On 2012-Nov-19 14:38:30 -0700, Mark Shellenbaum <mark.shellenb...@oracle.com> 
wrote:
>On 11/19/12 1:14 PM, Jim Klimov wrote:
>> On 2012-11-19 20:58, Mark Shellenbaum wrote:
>>> There is probably nothing wrong with the snapshots.  This is a bug in
>>> ZFS diff.  The ZPL parent pointer is only guaranteed to be correct for
>>> directory objects.  What you probably have is a file that was hard
>>> linked multiple times and the parent pointer (i.e. directory) was
>>> recycled and is now a file

Ah.  Thank you for that.  I knew about the parent pointer, I wasn't
aware that ZFS didn't manage it "correctly".

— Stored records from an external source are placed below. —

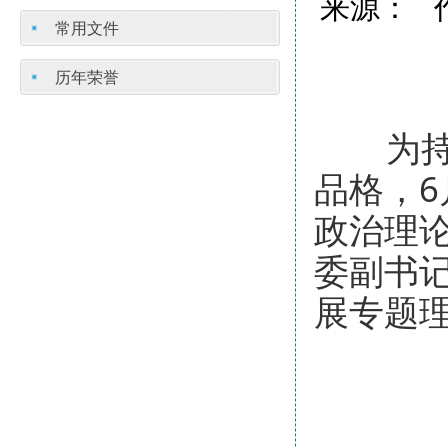
来源： 作
常用文件
历年荣誉
为持续
品格，6
政治理论
委副书
展专题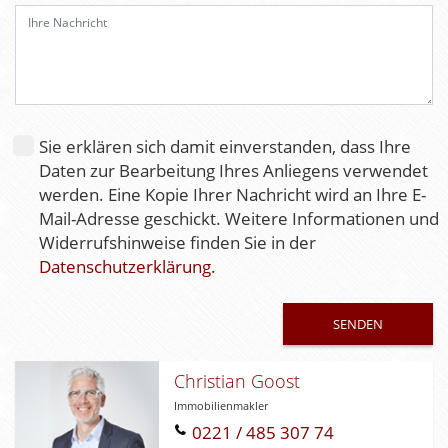
e
d
i
e
s
e
Sie erklären sich damit einverstanden, dass Ihre
s
Daten zur Bearbeitung Ihres Anliegens verwendet
F
werden. Eine Kopie Ihrer Nachricht wird an Ihre E-
e
Mail-Adresse geschickt. Weitere Informationen und
l
Widerrufshinweise finden Sie in der
d
Datenschutzerklärung
.
l
e
e
r
.
Christian Goost
Immobilienmakler
0221 / 485 307 74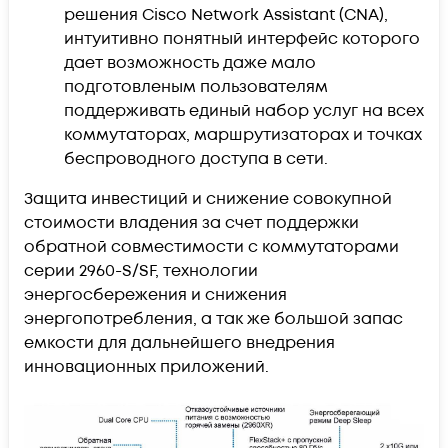
решения Cisco Network Assistant (CNA),
интуитивно понятный интерфейс которого
дает возможность даже мало
подготовленым пользователям
поддерживать единый набор услуг на всех
коммутаторах, маршрутизаторах и точках
беспроводного доступа в сети.
Защита инвестиций и снижение совокупной
стоимости владения за счет поддержки
обратной совместимости с коммутаторами
серии 2960-S/SF, технологии
энергосбережения и снижения
энергопотребления, а так же большой запас
емкости для дальнейшего внедрения
инновационных приложений.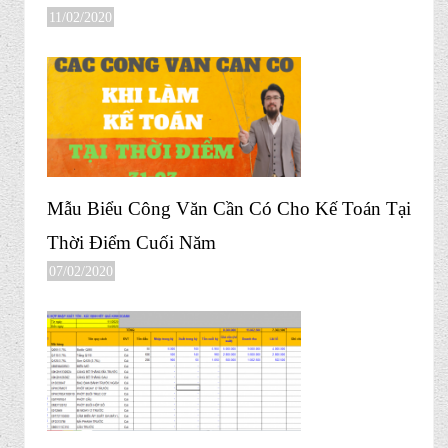
11/02/2020
Mẫu Biểu Công Văn Cần Có Cho Kế Toán Tại
Thời Điểm Cuối Năm
07/02/2020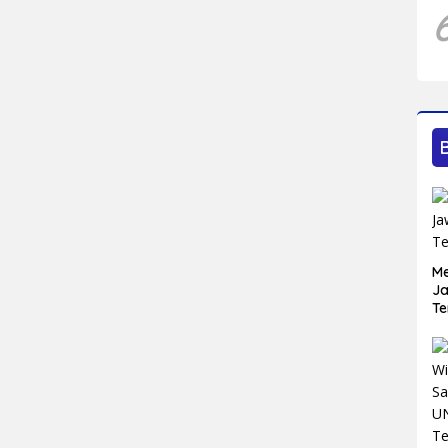
Me
Ja
Te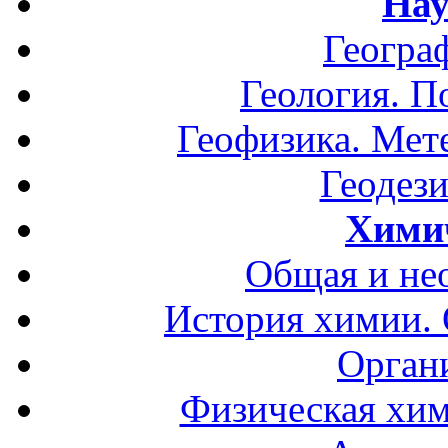
Нау
Геогра
Геология. П
Геофизика. Мет
Геодези
Хими
Общая и не
История химии.
Орган
Физическая хим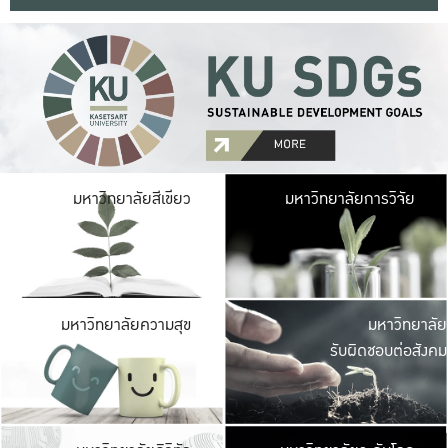
มหาวิ
มหาวิทยาลัยสีเขียว
มหาวิทยาลัยการวิจัย
มีพื้นที่เขียวสดใส 
เป็นป่าในเมือง เกษตร
มหาวิ
มหาวิทยาลัยความสุข
มหาวิทยาลัย
ค
รับผิดชอบต่อสังคม
เปิดประส
และพบเรื่องราวใหม่
มหาวิ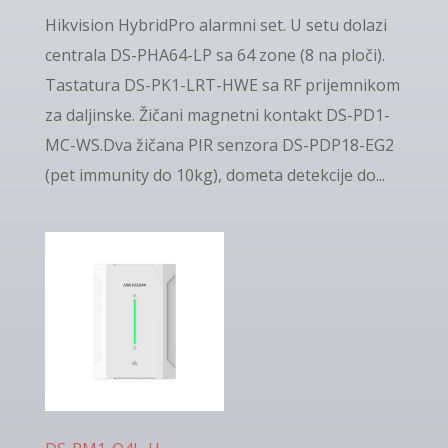
Hikvision HybridPro alarmni set. U setu dolazi
centrala DS-PHA64-LP sa 64 zone (8 na ploči).
Tastatura DS-PK1-LRT-HWE sa RF prijemnikom
za daljinske. Žičani magnetni kontakt DS-PD1-
MC-WS.Dva žičana PIR senzora DS-PDP18-EG2
(pet immunity do 10kg), dometa detekcije do...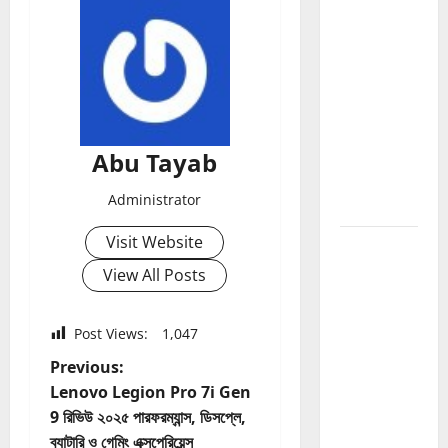
Grow
Website
Fast
2026:
Website
Traffic এবং
Growth
Abu Tayab
বাড়ানোর সম্পূর্ণ
Administrator
গাইড
Visit Website
SEO
Ranking
View All Posts
Tricks
2026:
Post Views:
1,047
Google
P
Previous:
Ranking
Lenovo Legion Pro 7i Gen
বাড়ানোর
o
9 রিভিউ ২০২৫ পারফরম্যান্স, ডিসপ্লে,
কার্যকর SEO
ব্যাটারি ও গেমিং এক্সপেরিয়েন্স
কৌশল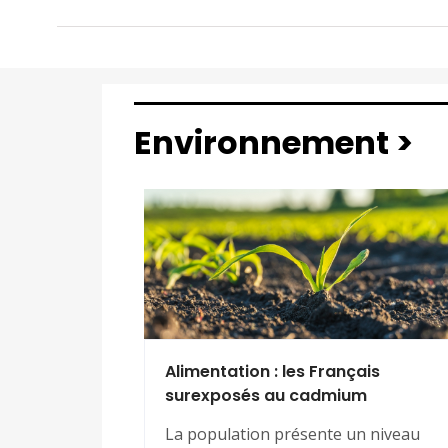
Environnement >
Alimentation : les Français
surexposés au cadmium
La population présente un niveau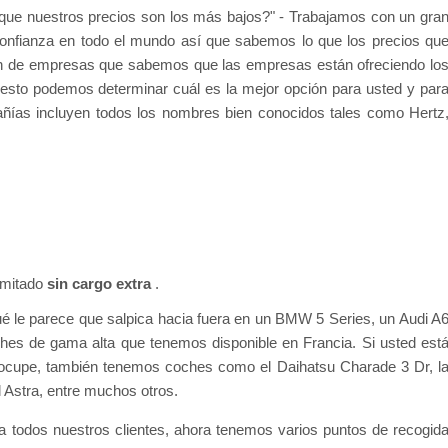
ue nuestros precios son los más bajos?" - Trabajamos con un gra
onfianza en todo el mundo así que sabemos lo que los precios qu
n de empresas que sabemos que las empresas están ofreciendo lo
esto podemos determinar cuál es la mejor opción para usted y par
añías incluyen todos los nombres bien conocidos tales como Hertz
limitado
sin cargo extra
.
 le parece que salpica hacia fuera en un BMW 5 Series, un Audi A
hes de gama alta que tenemos disponible en Francia. Si usted est
cupe, también tenemos coches como el Daihatsu Charade 3 Dr, l
l Astra, entre muchos otros.
a todos nuestros clientes, ahora tenemos varios puntos de recogid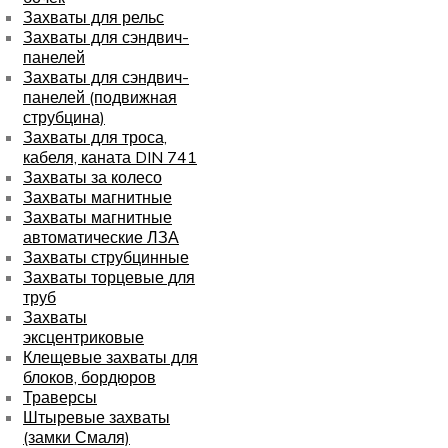
Захваты для рельс
Захваты для сэндвич-
панелей
Захваты для сэндвич-
панелей (подвижная
струбцина)
Захваты для троса,
кабеля, каната DIN 741
Захваты за колесо
Захваты магнитные
Захваты магнитные
автоматические ЛЗА
Захваты струбцинные
Захваты торцевые для
труб
Захваты
эксцентриковые
Клещевые захваты для
блоков, бордюров
Траверсы
Штыревые захваты
(замки Смаля)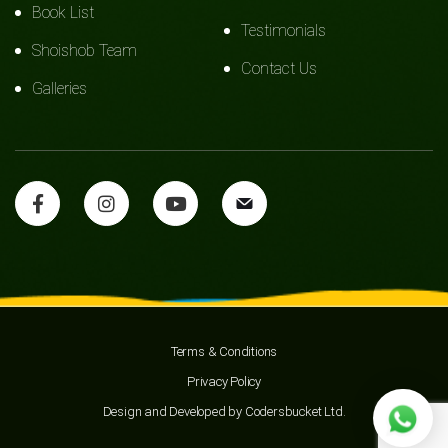
Book List
Testimonials
Shoishob Team
Contact Us
Galleries
Terms & Conditions
Privacy Policy
Design and Developed by
Codersbucket Ltd.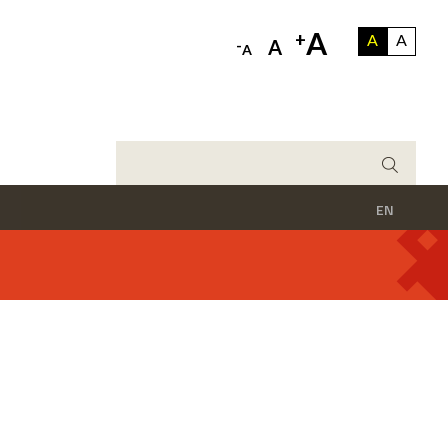
A
+
A
A
-
A
A
EN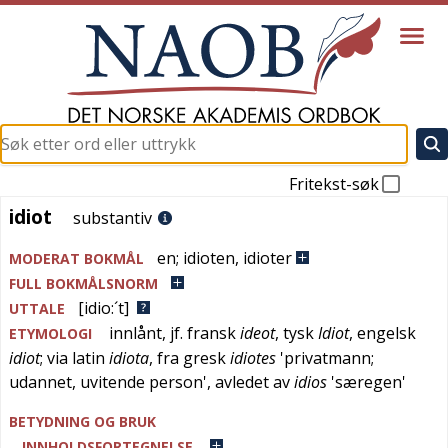
Fritekst-søk
idiot
idiot
substantiv
en
;
idioten
,
idioter
MODERAT BOKMÅL
FULL BOKMÅLSNORM
[idio:´t]
UTTALE
innlånt, jf.
fransk
ideot
,
tysk
Idiot
,
engelsk
ETYMOLOGI
idiot
; via
latin
idiota
, fra
gresk
idiotes
'
privatmann;
udannet, uvitende person
', avledet av
idios
'
særegen
'
BETYDNING OG BRUK
INNHOLDSFORTEGNELSE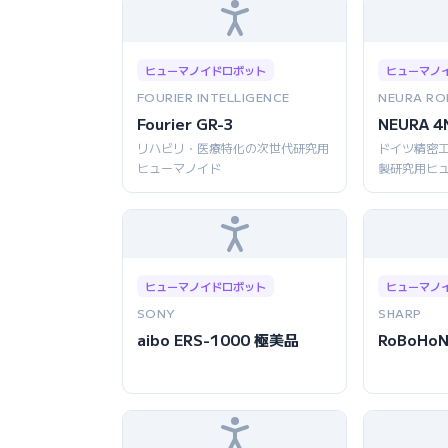
ヒューマノイドロボット
ヒューマノ
FOURIER INTELLIGENCE
NEURA RO
Fourier GR-3
NEURA 4
リハビリ・医療特化の次世代研究用
ドイツ精密
ヒューマノイド
製研究用ヒ
ヒューマノイドロボット
ヒューマノ
SONY
SHARP
aibo ERS-1000 極美品
RoBoHoN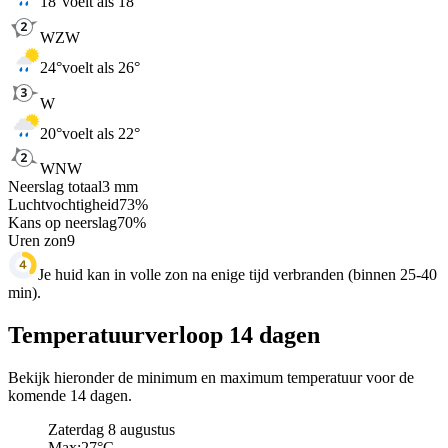
18
°
voelt als 18°
WZW
24
°
voelt als 26°
W
20
°
voelt als 22°
WNW
Neerslag totaal
3
mm
Luchtvochtigheid
73
%
Kans op neerslag
70
%
Uren zon
9
Je huid kan in volle zon na enige tijd verbranden (binnen 25-40
min).
Temperatuurverloop 14 dagen
Bekijk hieronder de minimum en maximum temperatuur voor de
komende 14 dagen.
Zaterdag 8 augustus
Max:
27
°C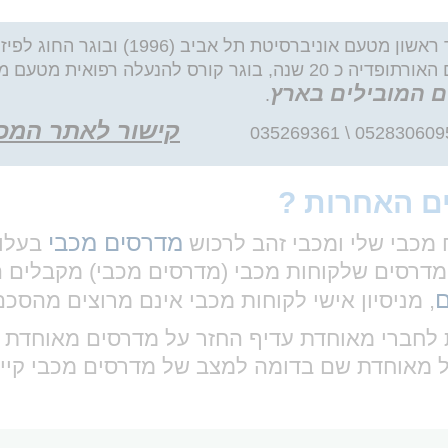
כותב ועורך האתר: שטיין נתי בוגר החוג לפיזיות
לתואר השני בתחום הפיזיותרפיה האורתופדית,עוסק בתחום האורתופדיה כ 20 שנה
ם המובילים בארץ
.
קישור לאתר המכו
ים האחרות ?
מדרסים מכבי
 מכבי שלי ומכבי זהב לרכוש
מדרסים שלקוחות מכבי (מדרסים מכבי) מקבלים ה
ם
, מניסיון אישי לקוחות מכבי אינם מרוצים מהסכם
 מאוחדת שם בדומה למצב של מדרסים מכבי קיימ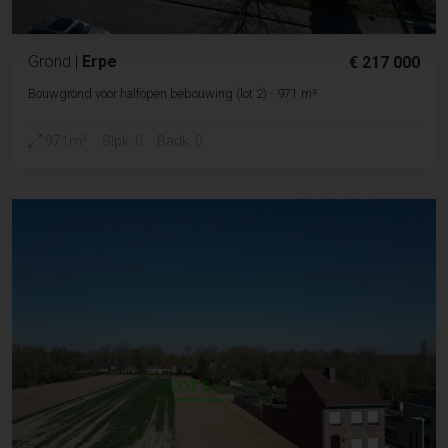
Grond
|
Erpe
€ 217 000
Bouwgrond voor halfopen bebouwing (lot 2) - 971 m²
2
971m
Slpk. 0
Badk. 0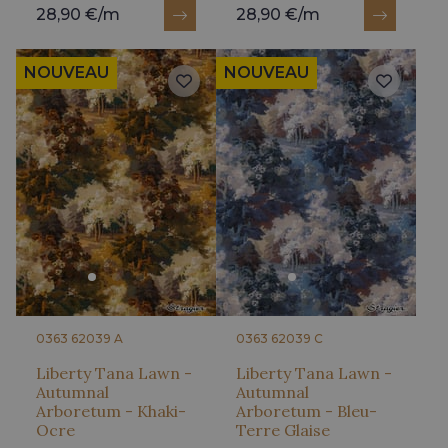
28,90 €/m
28,90 €/m
NOUVEAU
NOUVEAU
0363 62039 A
0363 62039 C
Liberty Tana Lawn -
Liberty Tana Lawn -
Autumnal
Autumnal
Arboretum - Khaki-
Arboretum - Bleu-
Ocre
Terre Glaise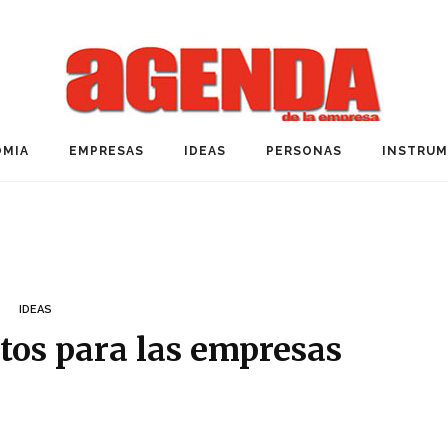
MIA
EMPRESAS
IDEAS
PERSONAS
INSTRU
IDEAS
atos para las empresas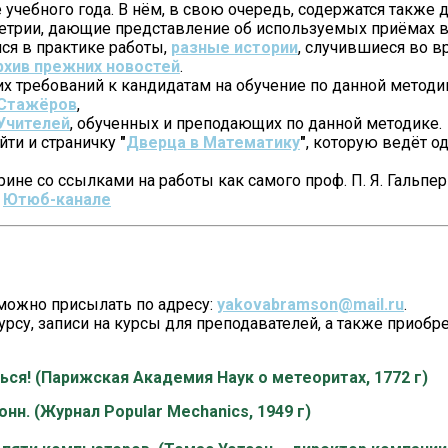
 учебного года. В нём, в свою очередь, содержатся также д
етрии, дающие представление об используемых приёмах в
ся в практике работы,
разные истории
, случившиеся во в
рхив прежних новостей
.
 требований к кандидатам на обучение по данной методик
Стажёров
,
Учителей
, обученных и преподающих по данной методике.
йти и страничку
"
Дверца в Математику
"
, которую ведёт о
ине со ссылками на работы как самого проф. П. Я. Гальпер
а
Ютюб-канале
 можно присылать по адресу:
yakovabramson@mail.ru
.
курсу, записи на курсы для преподавателей, а также приоб
ться! (Парижская Академия Наук о метеоритах, 1772 г)
нн. (Журнал Popular Mechanics, 1949 г)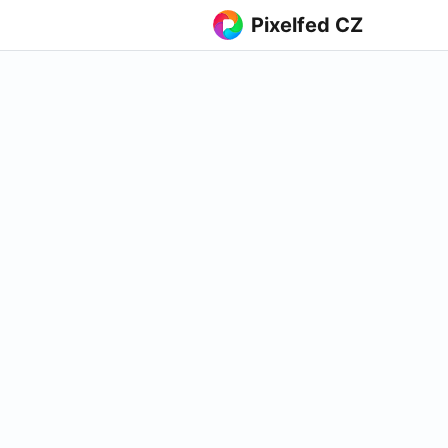
Pixelfed CZ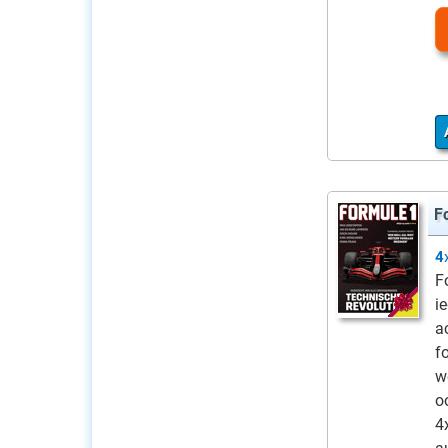
F
4
F
i
a
f
w
o
4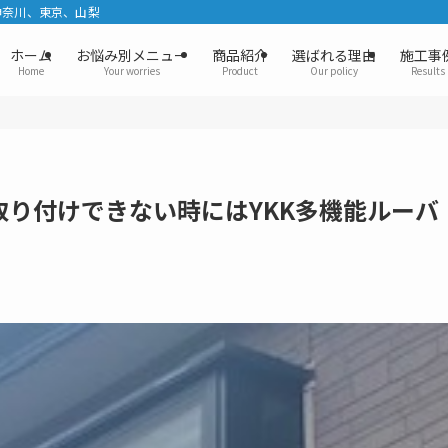
神奈川、東京、山梨
ホーム
お悩み別メニュー
商品紹介
選ばれる理由
施工事
Home
Your worries
Product
Our policy
Results
り付けできない時にはYKK多機能ルーバ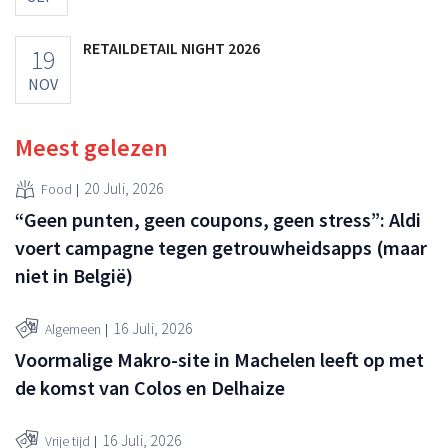
RETAILDETAIL NIGHT 2026
19
NOV
Meest gelezen
20 Juli, 2026
Food
“Geen punten, geen coupons, geen stress”: Aldi
voert campagne tegen getrouwheidsapps (maar
niet in België)
16 Juli, 2026
Algemeen
Voormalige Makro-site in Machelen leeft op met
de komst van Colos en Delhaize
16 Juli, 2026
Vrije tijd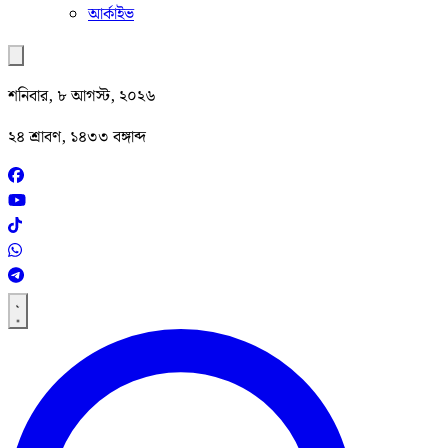
আর্কাইভ
শনিবার, ৮ আগস্ট, ২০২৬
২৪ শ্রাবণ, ১৪৩৩ বঙ্গাব্দ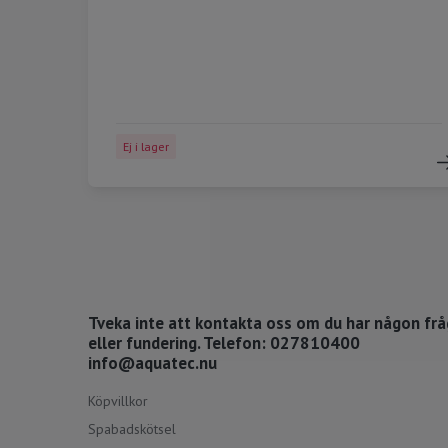
Ej i lager
Tveka inte att kontakta oss om du har någon fr
eller fundering. Telefon: 027810400
info@aquatec.nu
Köpvillkor
Spabadskötsel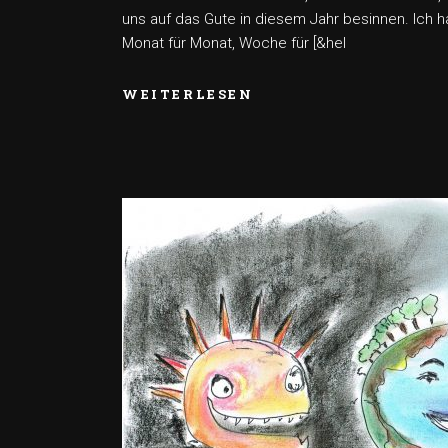
uns auf das Gute in diesem Jahr besinnen. Ich h
Monat für Monat, Woche für [&hel
WEITERLESEN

>The parent pointer for hard linked files is always set to the last link 
>to be created.
>
>$ mkdir dir.1
>$ mkdir dir.2
>$ touch dir.1/a
>$ ln dir.1/a dir.2/a.linked
>$ rm -rf dir.2
>
>Now the parent pointer for "a" will reference a removed directory.

I've done some experimenting and confirmod this behaviour.  I gather
zdb bypasses ARC because the change of parent pointer after the ln(1)
only becames visible after a sync.

>The ZPL never uses the parent pointer internally.  It is only used by 
>zfs diff and other utility code to translate object numbers to full 
>pathnames.  The ZPL has always set the parent pointer, but it is more 
>for debugging purposes.

I didn't realise that.  I agree that the above scenario can't be
tracked with a single parent pointer but I assumed that ZFS reset the
parent to "unknown" rather than leaving it as a pointer to a random
no-longer-valid object.

This probably needs to be documented as a caveat on "zfs diff" -
especially since it can cause hangs and panics with older kernel code.